* Problem statement
The expected answer is a single number, namely how many lines in the data below hold the word "natural".

* Supplied data
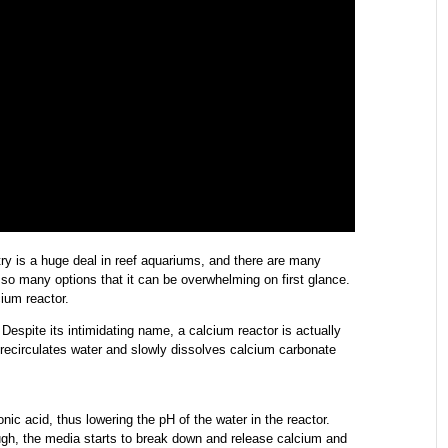
ry is a huge deal in reef aquariums, and there are many
 so many options that it can be overwhelming on first glance.
cium reactor.
 Despite its intimidating name, a calcium reactor is actually
 recirculates water and slowly dissolves calcium carbonate
ic acid, thus lowering the pH of the water in the reactor.
gh, the media starts to break down and release calcium and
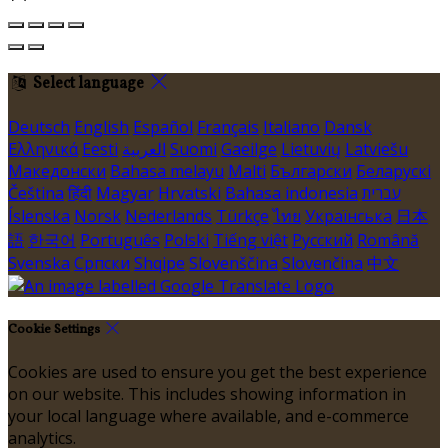
Select language
Deutsch
English
Español
Français
Italiano
Dansk
Ελληνικά
Eesti
العربية
Suomi
Gaeilge
Lietuvių
Latviešu
Македонски
Bahasa melayu
Malti
Български
Беларускі
Čeština
हिंदी
Magyar
Hrvatski
Bahasa indonesia
עברית
Íslenska
Norsk
Nederlands
Türkçe
ไทย
Українська
日本
語
한국어
Português
Polski
Tiếng việt
Русский
Română
Svenska
Српски
Shqipe
Slovenščina
Slovenčina
中文
Cookie Settings
Cookies are used to ensure you get the best experience
on our website. This includes showing information in
your local language where available, and e-commerce
analytics.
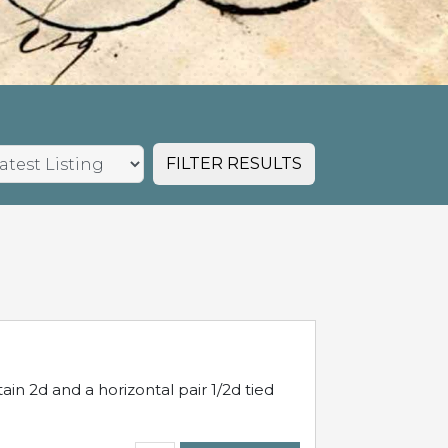
FILTER RESULTS
in 2d and a horizontal pair 1/2d tied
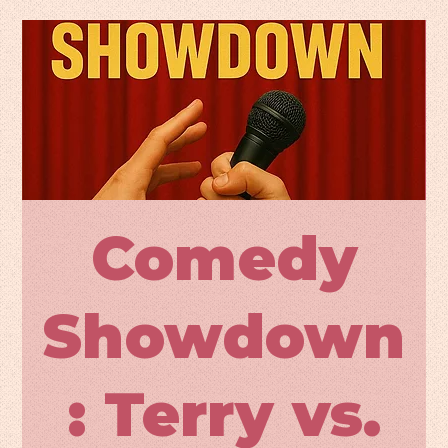
Comedy
Showdown
: Terry vs.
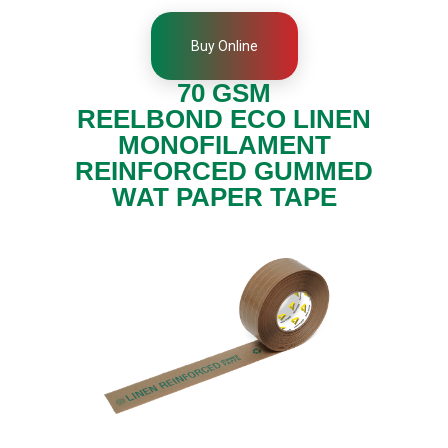
t
i
o
Buy Online
n
,
70 GSM
D
u
REELBOND ECO LINEN
c
t
MONOFILAMENT
a
REINFORCED GUMMED
n
d
WAT PAPER TAPE
M
o
n
o
f
i
l
a
m
e
n
t
T
a
p
e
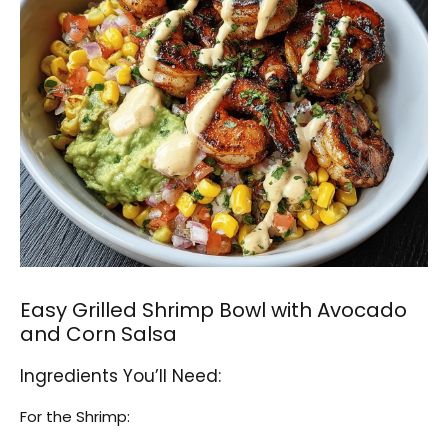
Easy Grilled Shrimp Bowl with Avocado
and Corn Salsa
Ingredients You’ll Need:
For the Shrimp:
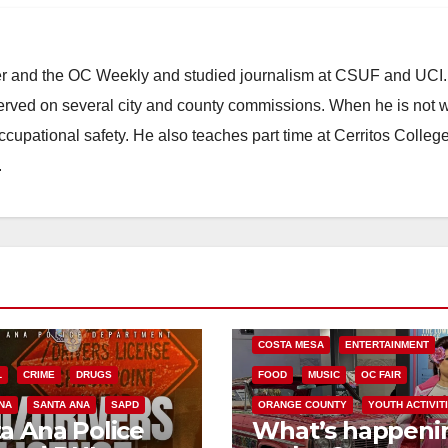
ster and the OC Weekly and studied journalism at CSUF and UCI
erved on several city and county commissions. When he is not w
occupational safety. He also teaches part time at Cerritos Colleg
.
COSTA MESA
ENTERTAINMENT
L
CRIME
DRUGS
FOOD
MUSIC
OC FAIR
NA
SANTA ANA
SAPD
ORANGE COUNTY
YOUTH ACTIVIT
a Ana Police
What’s happeni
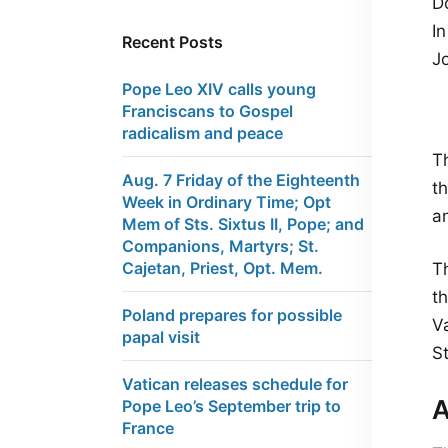
Do
I
Recent Posts
J
Pope Leo XIV calls young
Franciscans to Gospel
radicalism and peace
Th
Aug. 7 Friday of the Eighteenth
t
Week in Ordinary Time; Opt
a
Mem of Sts. Sixtus II, Pope; and
Companions, Martyrs; St.
Cajetan, Priest, Opt. Mem.
Th
t
Poland prepares for possible
Va
papal visit
St
Vatican releases schedule for
A
Pope Leo’s September trip to
France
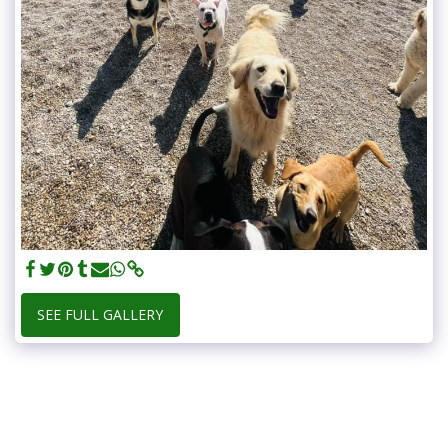
SEE FULL GALLERY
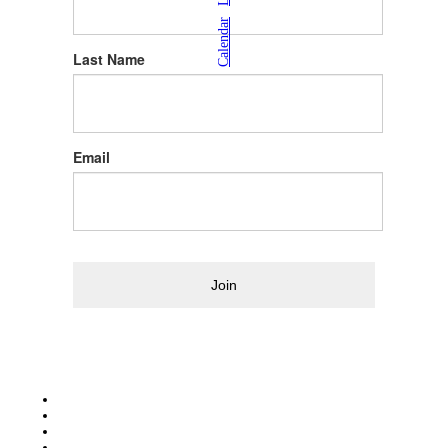
|
Calendar
Last Name
Email
Join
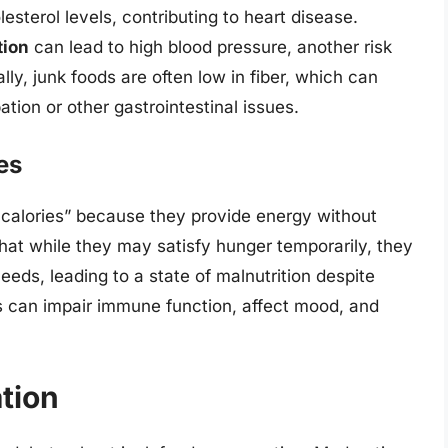
sterol levels, contributing to heart disease.
tion
can lead to high blood pressure, another risk
lly, junk foods are often low in fiber, which can
ation or other gastrointestinal issues.
es
 calories” because they provide energy without
that while they may satisfy hunger temporarily, they
needs, leading to a state of malnutrition despite
s can impair immune function, affect mood, and
tion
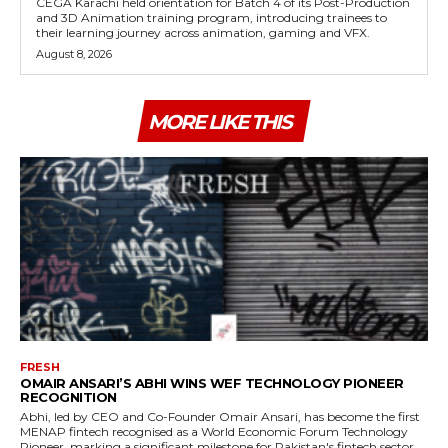
CEGA Karachi held orientation for Batch 4 of its Post-Production
and 3D Animation training program, introducing trainees to
their learning journey across animation, gaming and VFX.
August 8, 2026
MORE LIKE THIS
FRESH
OMAIR ANSARI’S ABHI WINS WEF TECHNOLOGY PIONEER
RECOGNITION
Abhi, led by CEO and Co-Founder Omair Ansari, has become the first
MENAP fintech recognised as a World Economic Forum Technology
Pioneer, marking a significant milestone for Pakistan's fintech sector.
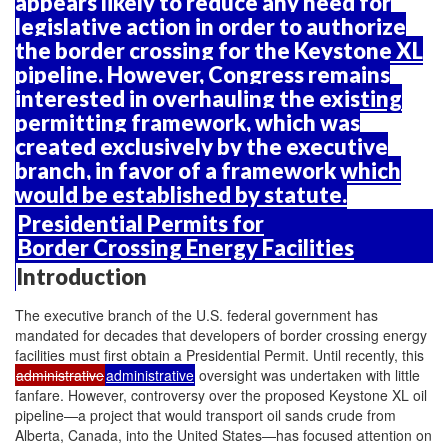
appears likely to reduce any need for
legislative action in order to authorize
the border crossing for the Keystone XL
pipeline. However, Congress remains
interested in overhauling the existing
permitting framework, which was
created exclusively by the executive
branch, in favor of a framework which
would be established by statute.
Presidential Permits for
Border Crossing Energy Facilities
Introduction
The executive branch of the U.S. federal government has
mandated for decades that developers of border crossing energy
facilities must first obtain a Presidential Permit. Until recently, this
administrative
administrative
oversight was undertaken with little
fanfare. However, controversy over the proposed Keystone XL oil
pipeline—a project that would transport oil sands crude from
Alberta, Canada, into the United States—has focused attention on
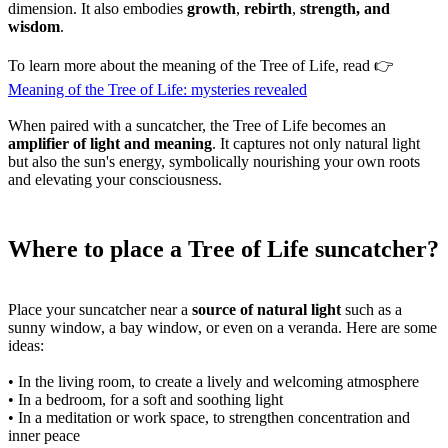
dimension. It also embodies
growth
,
rebirth
,
strength, and
wisdom
.
To learn more about the meaning of the Tree of Life, read 👉
Meaning of the Tree of Life: mysteries revealed
When paired with a suncatcher, the Tree of Life becomes an
amplifier of light and meaning
. It captures not only natural light
but also the sun's energy, symbolically nourishing your own roots
and elevating your consciousness.
Where to place a Tree of Life suncatcher?
Place your suncatcher near a
source of natural light
such as a
sunny window, a bay window, or even on a veranda. Here are some
ideas:
• In the living room, to create a lively and welcoming atmosphere
• In a bedroom, for a soft and soothing light
• In a meditation or work space, to strengthen concentration and
inner peace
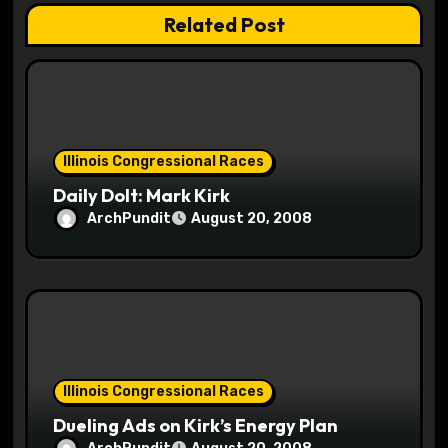
Related Post
i
o
n
Illinois Congressional Races
Daily Dolt: Mark Kirk
ArchPundit
August 20, 2008
Illinois Congressional Races
Dueling Ads on Kirk’s Energy Plan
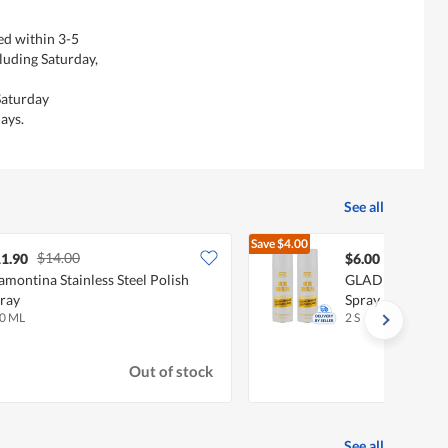
ed within 3-5
luding Saturday,
Saturday
ays.
See all
Save
$4.00
$14.00
$10.00
1.90
$6.00
amontina Stainless Steel Polish
GLADLEIGH Leat
ray
Spray
0 ML
2 S
Out of stock
See all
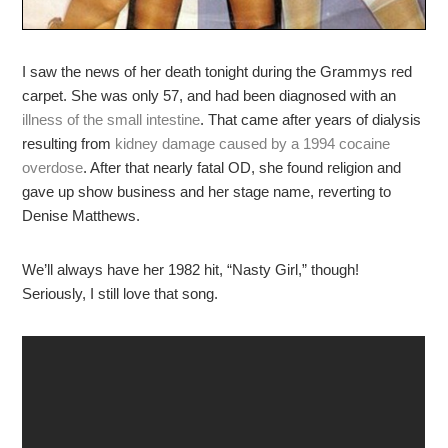
I saw the news of her death tonight during the Grammys red
carpet. She was only 57, and had been diagnosed with an
illness of the small intestine
. That came after years of dialysis
resulting from
kidney damage caused by a 1994 cocaine
overdose
. After that nearly fatal OD, she found religion and
gave up show business and her stage name, reverting to
Denise Matthews.
We’ll always have her 1982 hit, “Nasty Girl,” though!
Seriously, I still love that song.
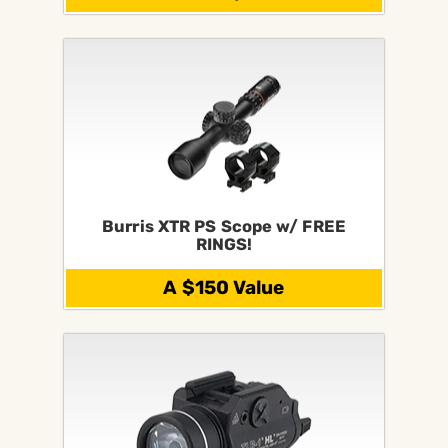
Burris XTR PS Scope w/ FREE
RINGS!
A $150 Value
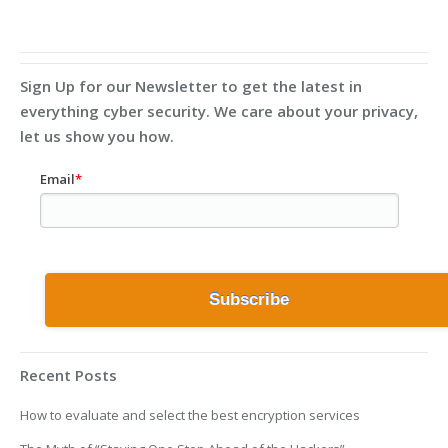
Sign Up for our Newsletter to get the latest in
everything cyber security. We care about your privacy,
let us show you how.
Email
*
Recent Posts
How to evaluate and select the best encryption services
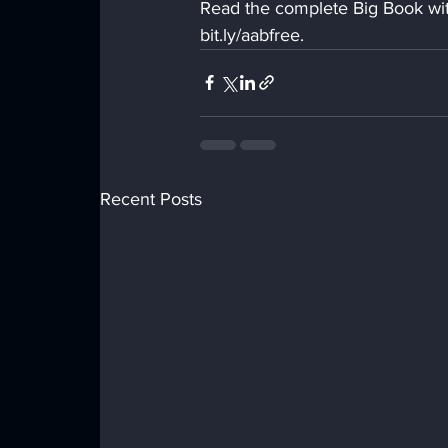
Read the complete Big Book with
bit.ly/aabfree.
Recent Posts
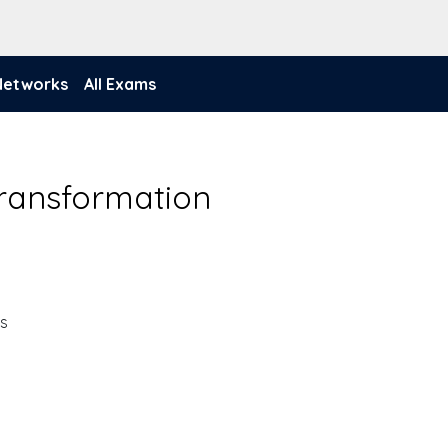
 Networks
All Exams
Transformation
ns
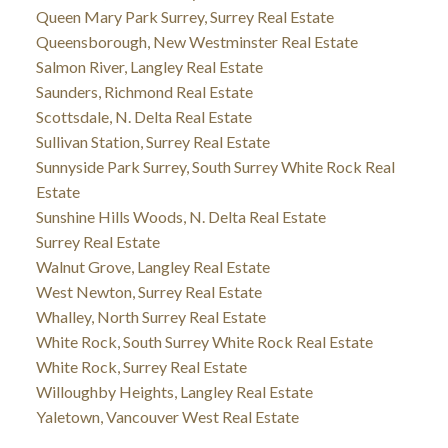
Queen Mary Park Surrey, Surrey Real Estate
Queensborough, New Westminster Real Estate
Salmon River, Langley Real Estate
Saunders, Richmond Real Estate
Scottsdale, N. Delta Real Estate
Sullivan Station, Surrey Real Estate
Sunnyside Park Surrey, South Surrey White Rock Real
Estate
Sunshine Hills Woods, N. Delta Real Estate
Surrey Real Estate
Walnut Grove, Langley Real Estate
West Newton, Surrey Real Estate
Whalley, North Surrey Real Estate
White Rock, South Surrey White Rock Real Estate
White Rock, Surrey Real Estate
Willoughby Heights, Langley Real Estate
Yaletown, Vancouver West Real Estate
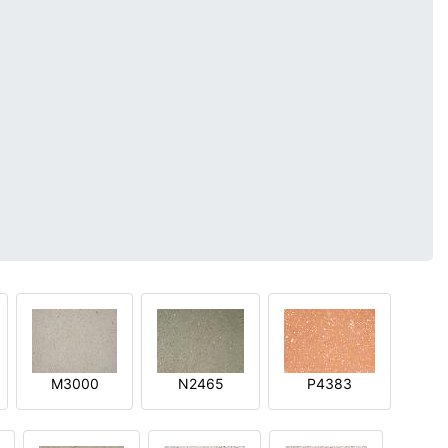
M3000
N2465
P4383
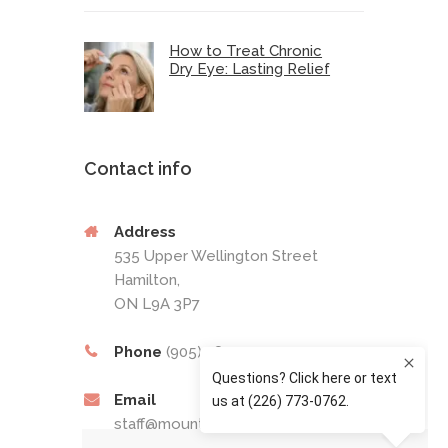
How to Treat Chronic
Dry Eye: Lasting Relief
Contact info
Address
535 Upper Wellington Street
Hamilton,
ON L9A 3P7
Phone
(905) 389-4201
Email
staff@mountaineyecare.net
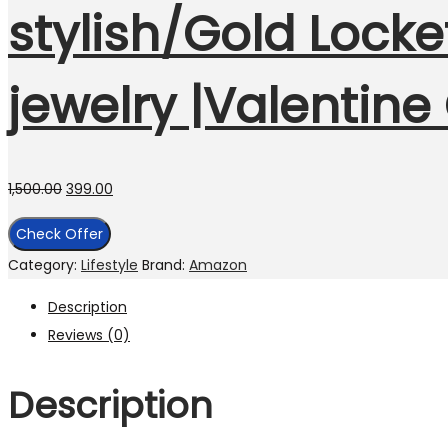
stylish/Gold Locke
jewelry |Valentine
1,500.00
399.00
Check Offer
Category:
Lifestyle
Brand:
Amazon
Description
Reviews (0)
Description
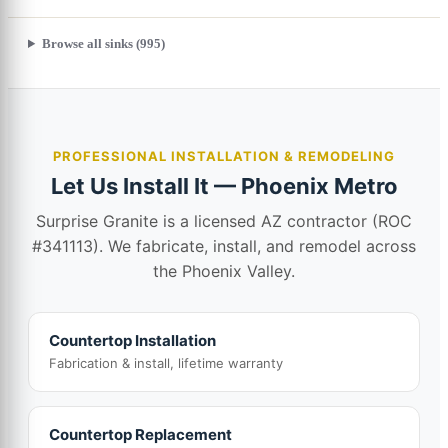
Browse all sinks (995)
PROFESSIONAL INSTALLATION & REMODELING
Let Us Install It — Phoenix Metro
Surprise Granite is a licensed AZ contractor (ROC
#341113). We fabricate, install, and remodel across
the Phoenix Valley.
Countertop Installation
Fabrication & install, lifetime warranty
Countertop Replacement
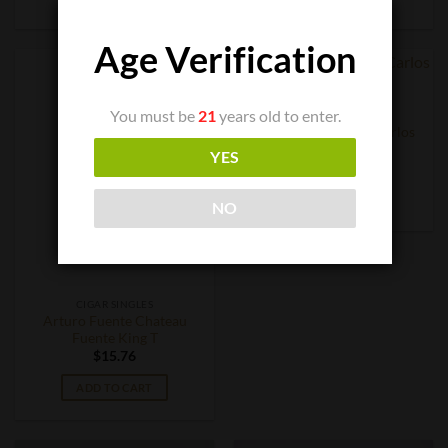
Age Verification
You must be
21
years old to enter.
CIGAR SINGLES
Arturo Fuente Don Carlos
Belicoso
YES
$
12.84
ADD TO CART
NO
CIGAR SINGLES
Arturo Fuente Chateau
Fuente King T
$
15.76
ADD TO CART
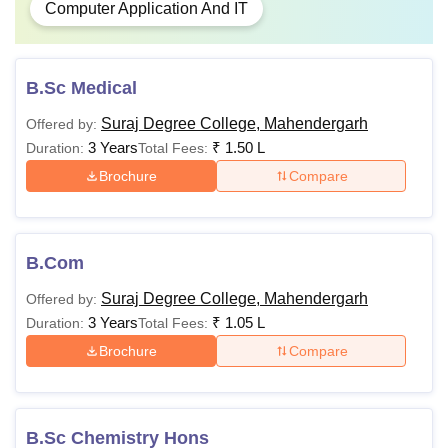
Computer Application And IT
B.Sc Medical
Suraj Degree College, Mahendergarh
Offered by:
3 Years
₹
1.50 L
Duration:
Total Fees:
Brochure
Compare
B.Com
Suraj Degree College, Mahendergarh
Offered by:
3 Years
₹
1.05 L
Duration:
Total Fees:
Brochure
Compare
B.Sc Chemistry Hons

* Task solution
2